2016-12-10 Thread Gergo Tisza
​For reference, these are the changes being discussed:
https://phabricator.wikimedia.org/F5022813


1) Significantly larger changes than this are happening all the time (the
OOUI-ification of old forms, for example), without anyone noticing, so it's
pretty clear people are reacting to the announcement here and not the
actual change.

There is nothing wrong with not paying attention to something well outside
your work area, and people should not be excluded from a discussion topic
just because they are new (or casual) to it, but please consider how it
creates an unhealthy community dynamic when people are criticized for
announcing changes which would otherwise go unnoticed. There are already
too many developers who avoid this list because they find it too stressful
or time-consuming.
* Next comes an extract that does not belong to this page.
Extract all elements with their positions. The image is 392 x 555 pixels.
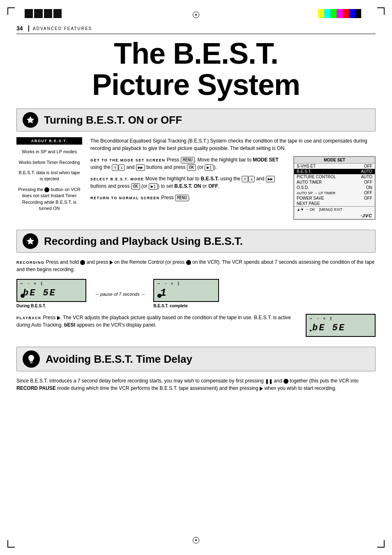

One of the costs of transparency and open coordination
is that discussions can get easily overwhelmed by a bunch of random people
with strong principles but relatively little idea of what's going on
(that's why wikis are so strict about canvassing, for example); it's a good
mental habit to ask "would I have gotten involved in this discussion
eventually even if it wasn't announced in a mailing list?", and if the
answer is no, consider just moving on.


2) There was once a project to create a free encyclopedia, where every
change had to be discussed and agreed on with half a dozen groups of
stakeholders. It was called Nupedia; it produced a hundred articles in
three years, while its offshoot Wikipedia did well over a hundred thousand.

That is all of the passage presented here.